What is expected. Output the listing below exactly, minus its images.
═══ Information
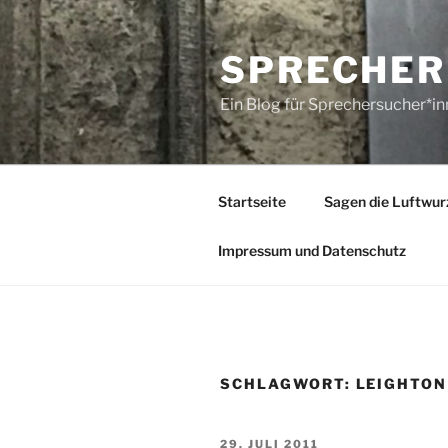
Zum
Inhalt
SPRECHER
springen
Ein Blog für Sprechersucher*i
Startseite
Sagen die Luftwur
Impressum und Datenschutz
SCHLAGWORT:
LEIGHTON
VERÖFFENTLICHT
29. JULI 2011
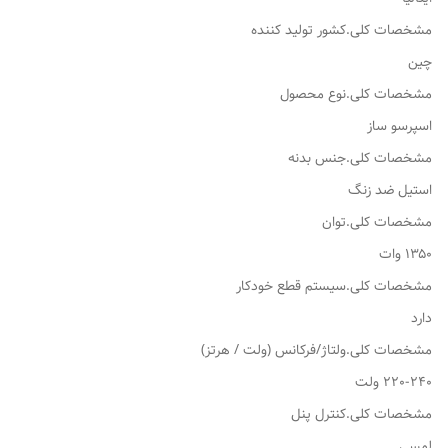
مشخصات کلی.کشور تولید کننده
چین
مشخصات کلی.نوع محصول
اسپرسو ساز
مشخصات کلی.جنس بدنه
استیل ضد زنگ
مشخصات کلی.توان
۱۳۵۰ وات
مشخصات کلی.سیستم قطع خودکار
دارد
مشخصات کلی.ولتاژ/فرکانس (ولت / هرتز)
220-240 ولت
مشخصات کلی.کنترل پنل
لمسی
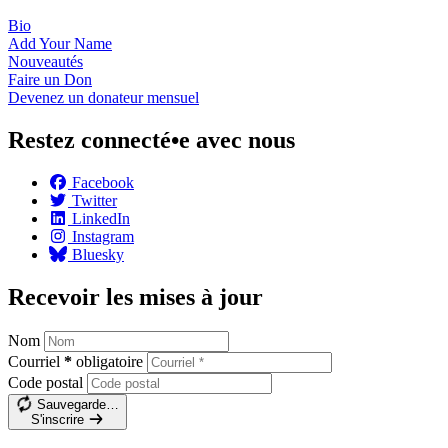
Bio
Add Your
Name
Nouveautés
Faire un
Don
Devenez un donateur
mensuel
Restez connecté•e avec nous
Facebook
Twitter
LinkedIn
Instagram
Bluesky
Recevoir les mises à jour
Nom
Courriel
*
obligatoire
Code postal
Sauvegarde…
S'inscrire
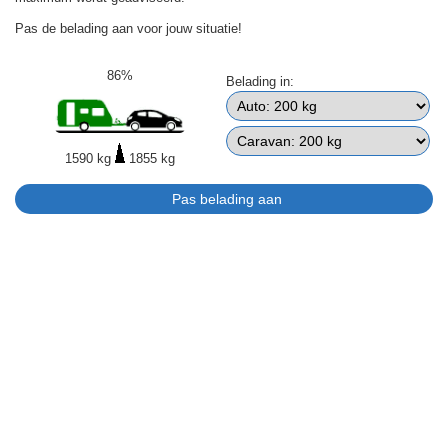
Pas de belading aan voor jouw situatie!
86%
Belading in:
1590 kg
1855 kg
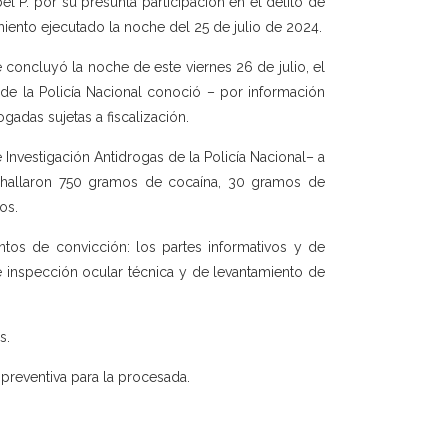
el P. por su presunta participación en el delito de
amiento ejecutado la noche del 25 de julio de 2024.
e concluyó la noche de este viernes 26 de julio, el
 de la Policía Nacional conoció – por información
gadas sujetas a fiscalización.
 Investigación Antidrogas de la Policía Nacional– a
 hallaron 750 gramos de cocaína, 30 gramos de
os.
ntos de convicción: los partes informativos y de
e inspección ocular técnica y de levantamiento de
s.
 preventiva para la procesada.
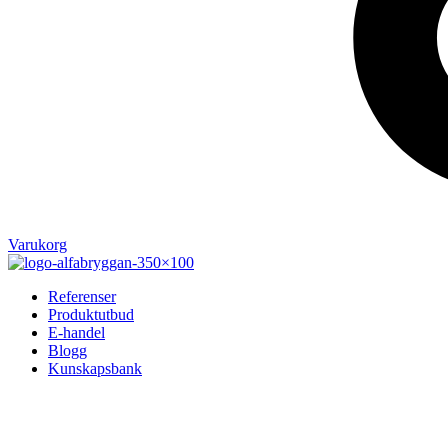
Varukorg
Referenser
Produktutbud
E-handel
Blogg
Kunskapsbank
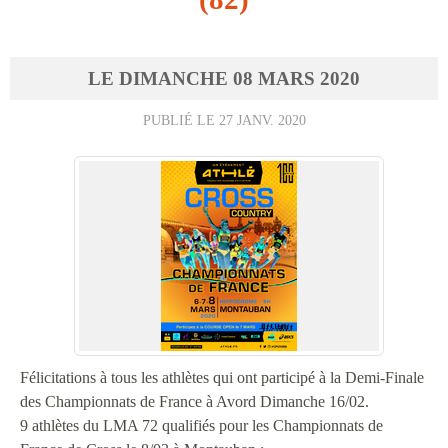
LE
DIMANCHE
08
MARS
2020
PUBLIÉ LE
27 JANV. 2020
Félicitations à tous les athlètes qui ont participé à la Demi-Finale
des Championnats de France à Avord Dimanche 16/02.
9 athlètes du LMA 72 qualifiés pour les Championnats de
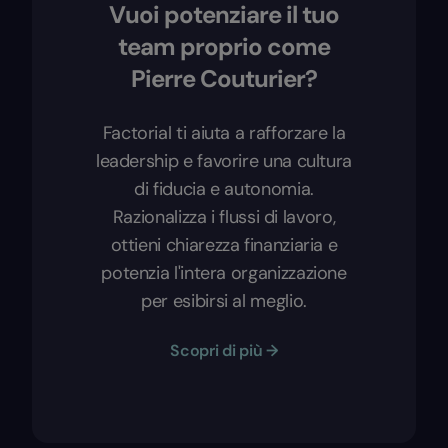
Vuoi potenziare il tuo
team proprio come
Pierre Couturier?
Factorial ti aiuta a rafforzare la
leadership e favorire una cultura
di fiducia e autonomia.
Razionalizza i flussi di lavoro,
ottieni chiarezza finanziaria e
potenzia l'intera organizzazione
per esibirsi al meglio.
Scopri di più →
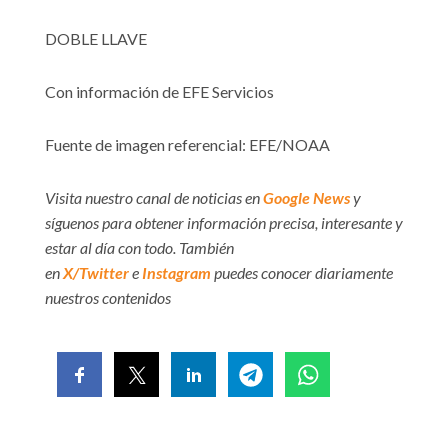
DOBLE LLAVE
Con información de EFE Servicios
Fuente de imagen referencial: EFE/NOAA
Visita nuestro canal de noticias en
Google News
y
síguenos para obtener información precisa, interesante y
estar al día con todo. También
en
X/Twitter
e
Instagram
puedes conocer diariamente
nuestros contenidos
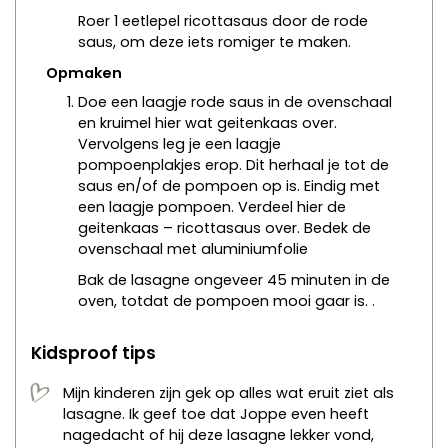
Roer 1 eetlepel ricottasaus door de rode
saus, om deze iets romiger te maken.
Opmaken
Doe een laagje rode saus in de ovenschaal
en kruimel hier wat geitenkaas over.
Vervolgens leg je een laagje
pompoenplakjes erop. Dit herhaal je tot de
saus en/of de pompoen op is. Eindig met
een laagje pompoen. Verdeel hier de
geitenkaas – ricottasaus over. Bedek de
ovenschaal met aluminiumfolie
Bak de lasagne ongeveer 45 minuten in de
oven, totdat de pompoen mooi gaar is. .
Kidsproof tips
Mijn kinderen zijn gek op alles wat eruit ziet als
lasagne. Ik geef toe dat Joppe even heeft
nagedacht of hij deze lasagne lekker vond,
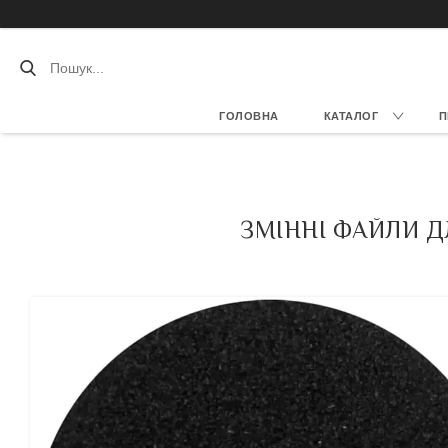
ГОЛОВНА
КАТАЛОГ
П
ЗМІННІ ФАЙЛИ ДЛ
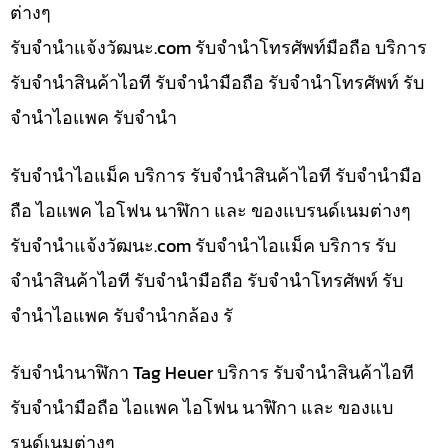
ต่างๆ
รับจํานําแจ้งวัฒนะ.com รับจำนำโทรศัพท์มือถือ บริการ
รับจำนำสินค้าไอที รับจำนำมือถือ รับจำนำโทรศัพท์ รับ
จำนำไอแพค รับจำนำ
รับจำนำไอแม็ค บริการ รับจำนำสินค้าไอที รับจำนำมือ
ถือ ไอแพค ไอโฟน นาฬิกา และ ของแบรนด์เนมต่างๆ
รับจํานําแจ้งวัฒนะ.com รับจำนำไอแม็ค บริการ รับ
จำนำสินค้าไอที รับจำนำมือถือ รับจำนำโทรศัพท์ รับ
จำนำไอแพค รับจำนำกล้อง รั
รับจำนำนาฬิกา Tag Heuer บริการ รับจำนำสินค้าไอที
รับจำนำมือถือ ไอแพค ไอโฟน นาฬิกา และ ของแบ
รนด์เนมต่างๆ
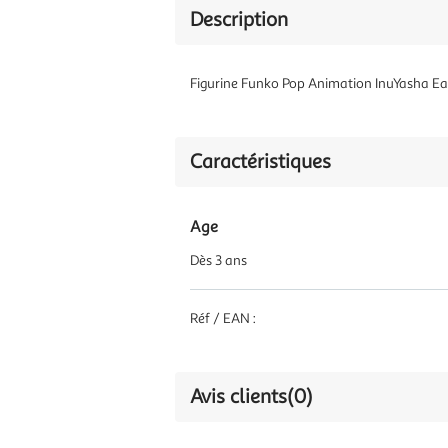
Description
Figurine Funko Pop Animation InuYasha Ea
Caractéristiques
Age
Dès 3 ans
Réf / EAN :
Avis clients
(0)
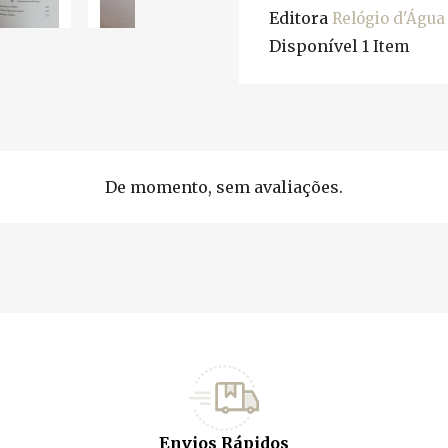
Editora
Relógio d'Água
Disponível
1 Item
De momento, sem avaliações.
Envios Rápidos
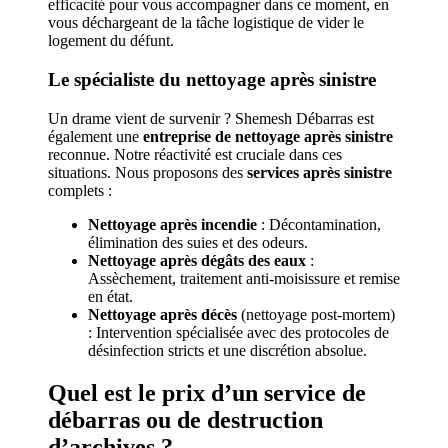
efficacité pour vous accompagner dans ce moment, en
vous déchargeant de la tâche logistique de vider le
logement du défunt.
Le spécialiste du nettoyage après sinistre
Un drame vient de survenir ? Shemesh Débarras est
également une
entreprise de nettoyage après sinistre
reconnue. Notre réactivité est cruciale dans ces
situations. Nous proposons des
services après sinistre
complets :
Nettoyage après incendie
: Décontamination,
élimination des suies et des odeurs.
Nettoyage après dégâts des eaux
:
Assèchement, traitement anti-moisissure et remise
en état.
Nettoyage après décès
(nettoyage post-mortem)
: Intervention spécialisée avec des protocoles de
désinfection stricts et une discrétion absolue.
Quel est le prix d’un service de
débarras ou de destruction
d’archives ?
══════
Response area.
Zum
Inhalt
SPRECHER
springen
Ein Blog für Sprechersucher*i
Startseite
Sagen die Luftwur
Impressum und Datenschutz
SCHLAGWORT:
LEIGHTON
VERÖFFENTLICHT
29. JULI 2011
مشخصات کلی.کشور تولید کننده
چین
مشخصات کلی.نوع محصول
اسپرسو ساز
مشخصات کلی.جنس بدنه
استیل ضد زنگ
مشخصات کلی.توان
۱۳۵۰ وات
مشخصات کلی.سیستم قطع خودکار
دارد
مشخصات کلی.ولتاژ/فرکانس (ولت / هرتز)
220-240 ولت
مشخصات کلی.کنترل پنل
لمسی
Bio
Add Your
Name
Nouveautés
Faire un
Don
Devenez un donateur
mensuel
Restez connecté•e avec nous
Facebook
Twitter
LinkedIn
Instagram
Bluesky
Recevoir les mises à jour
Nom
Courriel
*
obligatoire
Code postal
Sauvegarde…
S'inscrire
Pas de belading aan voor jouw situatie!
86%
Belading in:
1590 kg
1855 kg
el P. por su presunta participación en el delito de
amiento ejecutado la noche del 25 de julio de 2024.
e concluyó la noche de este viernes 26 de julio, el
 de la Policía Nacional conoció – por información
gadas sujetas a fiscalización.
 Investigación Antidrogas de la Policía Nacional– a
 hallaron 750 gramos de cocaína, 30 gramos de
os.
ntos de convicción: los partes informativos y de
e inspección ocular técnica y de levantamiento de
s.
 preventiva para la procesada.
Varukorg
Referenser
Produktutbud
E-handel
Blogg
Kunskapsbank
LE
DIMANCHE
08
MARS
2020
PUBLIÉ LE
27 JANV. 2020
Félicitations à tous les athlètes qui ont participé à la Demi-Finale
des Championnats de France à Avord Dimanche 16/02.
9 athlètes du LMA 72 qualifiés pour les Championnats de
Vuoi potenziare il tuo
team proprio come
Pierre Couturier?
Factorial ti aiuta a rafforzare la
leadership e favorire una cultura
di fiducia e autonomia.
Razionalizza i flussi di lavoro,
ottieni chiarezza finanziaria e
potenzia l'intera organizzazione
per esibirsi al meglio.
Scopri di più →
DOBLE LLAVE
Con información de EFE Servicios
Fuente de imagen referencial: EFE/NOAA
Visita nuestro canal de noticias en
Google News
y
síguenos para obtener información precisa, interesante y
estar al día con todo. También
en
X/Twitter
e
Instagram
puedes conocer diariamente
nuestros contenidos
Roer 1 eetlepel ricottasaus door de rode
saus, om deze iets romiger te maken.
Opmaken
Doe een laagje rode saus in de ovenschaal
en kruimel hier wat geitenkaas over.
Vervolgens leg je een laagje
pompoenplakjes erop. Dit herhaal je tot de
saus en/of de pompoen op is. Eindig met
een laagje pompoen. Verdeel hier de
geitenkaas – ricottasaus over. Bedek de
ovenschaal met aluminiumfolie
Bak de lasagne ongeveer 45 minuten in de
oven, totdat de pompoen mooi gaar is. .
Kidsproof tips
Mijn kinderen zijn gek op alles wat eruit ziet als
lasagne. Ik geef toe dat Joppe even heeft
nagedacht of hij deze lasagne lekker vond,
ГОЛОВНА
КАТАЛОГ
П
ЗМІННІ ФАЙЛИ ДЛ
ต่างๆ
รับจํานําแจ้งวัฒนะ.com รับจำนำโทรศัพท์มือถือ บริการ
รับจำนำสินค้าไอที รับจำนำมือถือ รับจำนำโทรศัพท์ รับ
จำนำไอแพค รับจำนำ
รับจำนำไอแม็ค บริการ รับจำนำสินค้าไอที รับจำนำมือ
ถือ ไอแพค ไอโฟน นาฬิกา และ ของแบรนด์เนมต่างๆ
รับจํานําแจ้งวัฒนะ.com รับจำนำไอแม็ค บริการ รับ
จำนำสินค้าไอที รับจำนำมือถือ รับจำนำโทรศัพท์ รับ
จำนำไอแพค รับจำนำกล้อง รั
รับจำนำนาฬิกา Tag Heuer บริการ รับจำนำสินค้าไอที
รับจำนำมือถือ ไอแพค ไอโฟน นาฬิกา และ ของแบ
รนด์เนมต่างๆ
Description
Figurine Funko Pop Animation InuYasha Ea
Caractéristiques
Age
Dès 3 ans
Réf / EAN :
Avis clients
(0)
Editora
Relógio d'Água
Disponível
1 Item
De momento, sem avaliações.
Envios Rápidos
efficacité pour vous accompagner dans ce moment, en
vous déchargeant de la tâche logistique de vider le
logement du défunt.
Le spécialiste du nettoyage après sinistre
Un drame vient de survenir ? Shemesh Débarras est
également une
entreprise de nettoyage après sinistre
reconnue. Notre réactivité est cruciale dans ces
situations. Nous proposons des
services après sinistre
complets :
Nettoyage après incendie
: Décontamination,
élimination des suies et des odeurs.
Nettoyage après dégâts des eaux
:
Assèchement, traitement anti-moisissure et remise
en état.
Nettoyage après décès
(nettoyage post-mortem)
: Intervention spécialisée avec des protocoles de
désinfection stricts et une discrétion absolue.
Quel est le prix d’un service de
débarras ou de destruction
d’archives ?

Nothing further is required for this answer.